**RECORDS TO USE:**
━━━

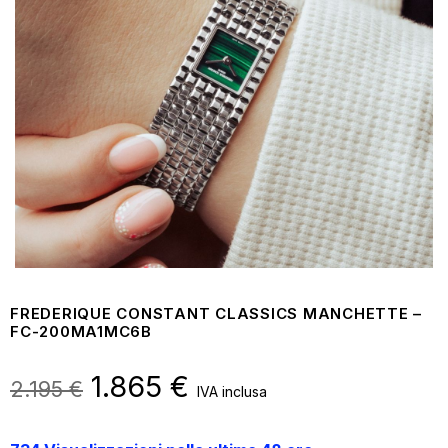
FREDERIQUE CONSTANT CLASSICS MANCHETTE –
FC-200MA1MC6B
Il
1.865
€
Il
2.195
€
IVA inclusa
prezzo
prezzo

━━━

**WHAT TO PRODUCE:** Omit the images and transcribe all of the records above word for word.

**RESULT OF THE EXERCISE:**
FREDERIQUE CONSTANT CLASSICS MANCHETTE –
FC-200MA1MC6B
Il
1.865
€
Il
2.195
€
IVA inclusa
prezzo
prezzo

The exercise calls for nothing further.